### GIVEN DATA
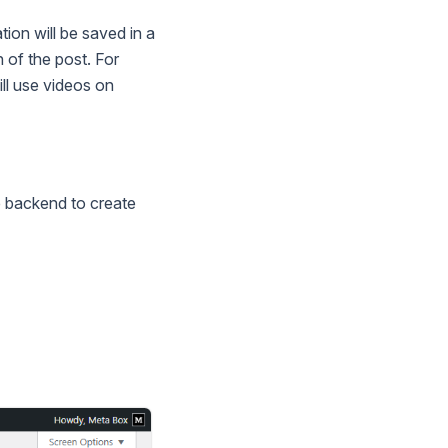
ion will be saved in a
n of the post. For
ll use videos on
e backend to create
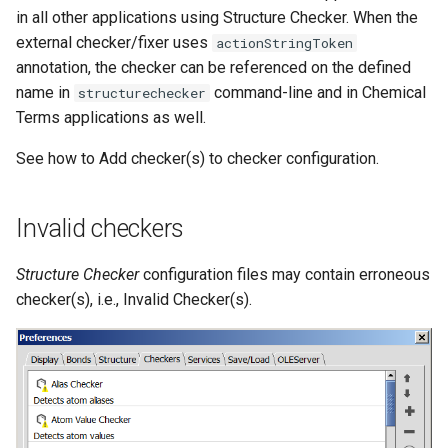
in all other applications using Structure Checker. When the
external checker/fixer uses
actionStringToken
annotation, the checker can be referenced on the defined
name in
command-line and in Chemical
structurechecker
Terms applications as well.
See how to Add checker(s) to checker configuration.
Invalid checkers
Structure Checker
configuration files may contain erroneous
checker(s), i.e., Invalid Checker(s).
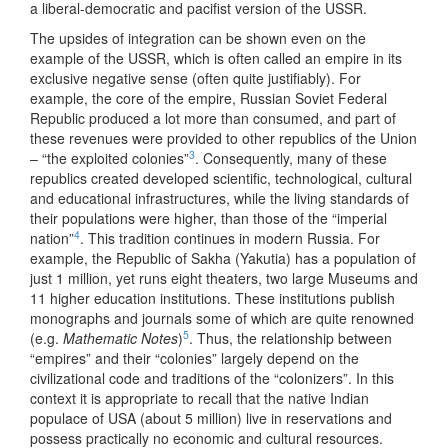
a liberal-democratic and pacifist version of the USSR.
The upsides of integration can be shown even on the
example of the USSR, which is often called an empire in its
exclusive negative sense (often quite justifiably). For
example, the core of the empire, Russian Soviet Federal
Republic produced a lot more than consumed, and part of
these revenues were provided to other republics of the Union
3
– “the exploited colonies”
. Consequently, many of these
republics created developed scientific, technological, cultural
and educational infrastructures, while the living standards of
their populations were higher, than those of the “imperial
4
nation”
. This tradition continues in modern Russia. For
example, the Republic of Sakha (Yakutia) has a population of
just 1 million, yet runs eight theaters, two large Museums and
11 higher education institutions. These institutions publish
monographs and journals some of which are quite renowned
5
(e.g.
Mathematic Notes
)
. Thus, the relationship between
“empires” and their “colonies” largely depend on the
civilizational code and traditions of the “colonizers”. In this
context it is appropriate to recall that the native Indian
populace of USA (about 5 million) live in reservations and
possess practically no economic and cultural resources.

### ABOUT THIS EXERCISE
Tally the lines in the records that hold the word "quite". Give only the total.

### SOLUTION TO THIS PROBLEM
2